Wer zur E-Mail greift, erwartet in der Regel zeitnah eine Antwort. Was aber ist zeitnah? Die Faustregel lautet: Mindestens eine, maximal aber 24 Stunden bis zur ersten Antwort warten. Länger sollten Sie den Absender nicht warten lassen. Sofort zu reagieren weckt dagegen den Eindruck, als hätten Sie nur auf die Nachricht gewartet. 

6. Die Signatur ist Ihre Visitenkarte

Zu einer dienstlichen E-Mail gehört automatisch eine Signatur. So kann der Empfänger auf einen Blick sehen, mit wem er es zu tun hat und wie er Sie telefonisch erreichen kann.

Don’ts

1. Abkürzungen vermeiden

MfG mag ein Hit von den Fantastischen Vier gewesen sein, doch für E-Mails bietet sich die Abkürzung genauso wenig an wie LG oder VG. Für private Nachrichten mag das noch funktionieren, für geschäftliche E-Mails sollten Sie sich allerdings die Zeit nehmen, um Grüße auszuschreiben.

2. BLOCKSCHRIFT? Nein, danke!

Wer Wörter nur in Großbuchstaben schreibt, provoziert. Er kommt automatisch als Schreihals rüber. Wollen Sie etwas in einer E-Mail hervorheben, dann verwenden Sie lieber Formatierungen wie fett gedruckt, kursiv oder eine andere Schriftfarbe.

3. Finger weg von Smileys

Im Privaten mögen Emojis Nachrichten vielleicht auflockern, im Dienstlichen aber nicht.

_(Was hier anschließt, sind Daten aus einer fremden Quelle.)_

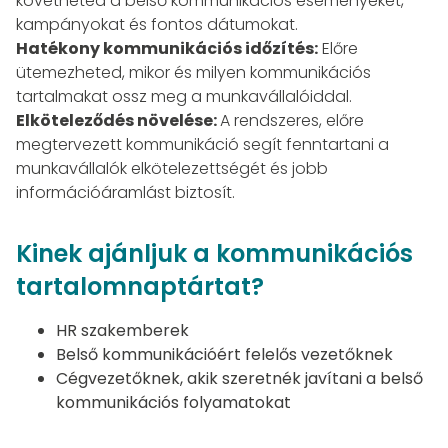
követheted a belső kommunikációs eseményeket,
kampányokat és fontos dátumokat.
Hatékony kommunikációs időzítés:
Előre
ütemezheted, mikor és milyen kommunikációs
tartalmakat ossz meg a munkavállalóiddal.
Elköteleződés növelése:
A rendszeres, előre
megtervezett kommunikáció segít fenntartani a
munkavállalók elkötelezettségét és jobb
információáramlást biztosít.
Kinek ajánljuk a kommunikációs
tartalomnaptártat?
HR szakemberek
Belső kommunikációért felelős vezetőknek
Cégvezetőknek, akik szeretnék javítani a belső
kommunikációs folyamatokat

Wenn Sie Ihren Mailing-Partner nicht persönlich kennen und einschätzen können, sollten Sie auf Smileys verzichten, wenn sie auch wirklich ernstgenommen werden wollen.

4. Anhänge nicht vergessen

Falsche Anhänge mit einer E-Mail zu verschicken ist genauso unangenehm wie angekündigte Anhänge zu vergessen. Schauen Sie lieber zwei Mal hin, ehe Sie eine Mail mit Anhang verschicken – und achten Sie darauf, dass der Anhang nicht das Postfach des Empfängers sprengt. 

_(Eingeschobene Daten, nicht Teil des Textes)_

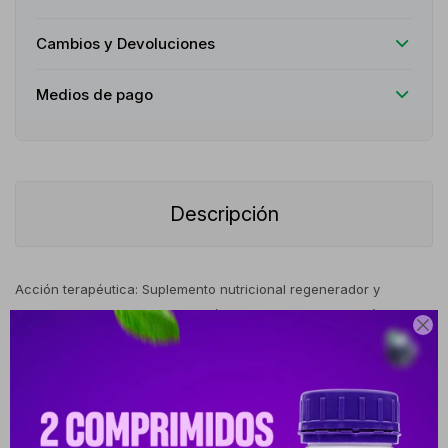
Cambios y Devoluciones
Medios de pago
Descripción
Acción terapéutica: Suplemento nutricional regenerador y
antienvejecimiento a base de péptidos bioactivos de colágeno.

Estimula la producción endógena de colágeno, promueve la
elasticidad tisular y brinda soporte estructural a los tejidos
conectivos.Indicaciones: Indicado para mejorar la firmeza y
lozanía de la piel, reducir arrugas y líneas de expresión,
fortalecer uñas débiles y cabello quebradizo. También actúa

5. Hat das wirklich Priorität?

Priorität hoch – inzwischen räumen viele Menschen ihren Nachrichten dieses Attribut ein. Der Empfänger sieht allerdings rot, wenn er allzu viele Nachrichten mit dem roten Ausrufezeichen sieht. Verzichten Sie lieber darauf. Wäre Ihre Nachricht nicht wichtig, würden Sie sie kaum verschicken.

6. Lesebestätigung? Nur wenn’s sein muss

Die Dosis macht das Gift. Verwenden Sie eine Lesebestätigung nur dann, wenn es wirklich sein muss. Ansonsten fühlt sich der Empfänger schnell belästigt und hält Sie vielleicht für einen Kontrollfreak.